Four vendors built the same product. They made wildly different decisions about your data. Here's the breakdown.
Codex clones your repo to OpenAI-managed microVMs. Network stays off during execution — which sounds reassuring until you realize they designed a kill switch because the default architecture supports network access. Zero Data Retention exists on enterprise plans. For everyone else, OpenAI's standard training policy applies. Sam Altman celebrated 3 million weekly users on April 8. That's 3 million repos uploaded to OpenAI infrastructure every week. Sleep well.
Claude Managed Agents launched on April 8 and run in Anthropic-managed containers at $0.08 per session hour. Credentials live in a vault outside the sandbox — the generated code never touches your tokens. Anthropic published a detailed engineering breakdown of their isolation architecture on day one. One vendor out of four bothered to show their work. Take notes.
Copilot cloud agent executes on GitHub Actions runners. Since April 3, organizations can route workloads through self-hosted runners — keeping code on their own hardware. GitHub now marks all agent commits as verified. The self-hosted option is genuinely useful if your security team knows it exists. GitHub buried the announcement in a changelog entry between two other updates. Classic.

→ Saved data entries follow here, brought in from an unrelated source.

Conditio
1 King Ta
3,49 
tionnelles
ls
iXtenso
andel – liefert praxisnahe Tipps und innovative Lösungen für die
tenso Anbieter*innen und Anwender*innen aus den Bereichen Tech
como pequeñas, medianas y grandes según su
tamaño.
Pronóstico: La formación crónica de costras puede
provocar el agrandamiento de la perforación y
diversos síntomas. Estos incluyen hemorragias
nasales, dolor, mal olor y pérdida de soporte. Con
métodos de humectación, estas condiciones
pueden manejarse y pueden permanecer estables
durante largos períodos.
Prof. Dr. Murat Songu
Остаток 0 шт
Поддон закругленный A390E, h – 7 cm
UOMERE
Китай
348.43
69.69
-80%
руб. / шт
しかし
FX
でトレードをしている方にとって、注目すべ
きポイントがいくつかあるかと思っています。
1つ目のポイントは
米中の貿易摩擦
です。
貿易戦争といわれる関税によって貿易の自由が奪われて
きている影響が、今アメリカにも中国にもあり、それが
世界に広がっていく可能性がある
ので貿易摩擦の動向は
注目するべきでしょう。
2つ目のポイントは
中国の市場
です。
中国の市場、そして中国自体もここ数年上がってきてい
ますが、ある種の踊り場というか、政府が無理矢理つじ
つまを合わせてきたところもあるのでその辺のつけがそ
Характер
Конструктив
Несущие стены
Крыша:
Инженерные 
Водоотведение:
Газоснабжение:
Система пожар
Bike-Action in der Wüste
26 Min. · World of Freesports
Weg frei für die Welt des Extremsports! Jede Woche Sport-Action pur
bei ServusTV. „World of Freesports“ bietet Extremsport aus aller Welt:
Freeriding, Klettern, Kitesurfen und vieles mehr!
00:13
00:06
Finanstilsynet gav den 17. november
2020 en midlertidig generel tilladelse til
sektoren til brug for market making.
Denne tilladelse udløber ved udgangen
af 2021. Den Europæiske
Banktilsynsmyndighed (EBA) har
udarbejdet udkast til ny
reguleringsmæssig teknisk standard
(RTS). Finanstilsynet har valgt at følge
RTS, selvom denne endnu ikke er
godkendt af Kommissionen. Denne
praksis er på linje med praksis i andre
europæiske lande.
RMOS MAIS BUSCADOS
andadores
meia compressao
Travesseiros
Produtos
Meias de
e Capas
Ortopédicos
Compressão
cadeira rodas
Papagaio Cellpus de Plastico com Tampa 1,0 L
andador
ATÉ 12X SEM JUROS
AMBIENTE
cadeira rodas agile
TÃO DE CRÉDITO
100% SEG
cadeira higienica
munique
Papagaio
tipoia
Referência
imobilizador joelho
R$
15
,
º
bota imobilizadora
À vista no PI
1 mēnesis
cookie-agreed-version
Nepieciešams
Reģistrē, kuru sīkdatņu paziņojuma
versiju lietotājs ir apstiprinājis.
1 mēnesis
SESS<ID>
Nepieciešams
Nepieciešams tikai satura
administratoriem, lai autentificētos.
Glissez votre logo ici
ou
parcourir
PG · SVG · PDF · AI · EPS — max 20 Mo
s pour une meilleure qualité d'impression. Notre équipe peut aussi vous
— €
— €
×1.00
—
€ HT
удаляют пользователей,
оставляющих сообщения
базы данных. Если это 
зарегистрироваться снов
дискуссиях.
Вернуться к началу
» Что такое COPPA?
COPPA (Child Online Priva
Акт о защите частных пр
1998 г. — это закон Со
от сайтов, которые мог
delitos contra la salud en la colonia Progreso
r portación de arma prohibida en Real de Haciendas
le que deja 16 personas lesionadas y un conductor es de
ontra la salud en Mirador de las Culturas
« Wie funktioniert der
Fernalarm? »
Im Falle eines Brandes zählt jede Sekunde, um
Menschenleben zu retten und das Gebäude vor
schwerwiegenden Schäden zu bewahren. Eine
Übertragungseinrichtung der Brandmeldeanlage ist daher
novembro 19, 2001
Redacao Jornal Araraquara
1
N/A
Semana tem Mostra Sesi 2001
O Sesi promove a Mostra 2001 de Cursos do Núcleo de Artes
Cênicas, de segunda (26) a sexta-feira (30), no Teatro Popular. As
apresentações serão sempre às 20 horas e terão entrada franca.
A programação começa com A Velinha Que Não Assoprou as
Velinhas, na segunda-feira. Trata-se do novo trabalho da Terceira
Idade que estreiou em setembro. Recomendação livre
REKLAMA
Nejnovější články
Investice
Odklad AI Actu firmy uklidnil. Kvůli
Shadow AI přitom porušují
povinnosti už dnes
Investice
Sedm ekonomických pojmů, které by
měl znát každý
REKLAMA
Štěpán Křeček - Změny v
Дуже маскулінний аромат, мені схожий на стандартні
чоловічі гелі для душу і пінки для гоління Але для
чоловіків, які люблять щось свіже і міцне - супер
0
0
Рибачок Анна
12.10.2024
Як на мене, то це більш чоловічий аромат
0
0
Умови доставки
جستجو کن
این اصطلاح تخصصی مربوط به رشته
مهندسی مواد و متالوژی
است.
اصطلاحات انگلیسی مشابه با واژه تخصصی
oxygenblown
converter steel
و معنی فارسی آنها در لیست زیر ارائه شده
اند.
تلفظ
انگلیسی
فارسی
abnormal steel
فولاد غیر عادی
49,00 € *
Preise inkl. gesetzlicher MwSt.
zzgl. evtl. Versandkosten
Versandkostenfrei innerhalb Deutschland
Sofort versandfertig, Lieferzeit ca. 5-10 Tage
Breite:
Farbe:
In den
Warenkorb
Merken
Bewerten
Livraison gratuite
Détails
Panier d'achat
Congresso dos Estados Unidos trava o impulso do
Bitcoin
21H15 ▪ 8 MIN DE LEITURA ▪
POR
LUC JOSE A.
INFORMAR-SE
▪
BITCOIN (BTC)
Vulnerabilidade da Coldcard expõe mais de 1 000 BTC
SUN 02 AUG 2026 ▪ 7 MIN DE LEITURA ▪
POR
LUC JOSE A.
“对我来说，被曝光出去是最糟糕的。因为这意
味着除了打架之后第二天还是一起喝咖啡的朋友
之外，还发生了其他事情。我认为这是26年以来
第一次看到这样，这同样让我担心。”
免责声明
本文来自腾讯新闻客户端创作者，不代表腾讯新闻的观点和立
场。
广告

Cursor cloud agents run on Cursor-managed Linux VMs. Enterprises can self-host since March 31. Public data retention policy? Not detailed. I checked the blog, the docs, the terms of service. For the tool most developers chose based on vibes and smooth animations, this is a conspicuous absence. You're shipping your entire codebase to a company that hasn't published what it does with it afterward.
Let's tally. One vendor published its isolation architecture. One offers self-hosting but buried the announcement. One built a network kill switch for something that shouldn't need one. And one — the one with arguably the most individual developer momentum — hasn't told you what happens to your code after the agent finishes.
The awkward part: most security teams approved these tools during the autocomplete era, when the AI saw one file at a time. Autonomous mode means the agent traverses your entire repository, installs dependencies, and makes decisions across hundreds of files. The tool your security team approved no longer exists. Something else wears its name.
Before you enable autonomous mode, check three things. First: where does your code physically execute — your machine, the vendor's cloud, or a default you never configured? Second: what does the vendor's data retention policy say today, not when you signed up? Third: did your security team approve this tool, or the much simpler tool it replaced?
Your coding agent choice used to be a productivity preference. Now it's a data residency decision you make by default every time you hit enter. Same architecture across the board. The only difference is whose servers hold your source code — and whether they bothered to tell you what they do with it.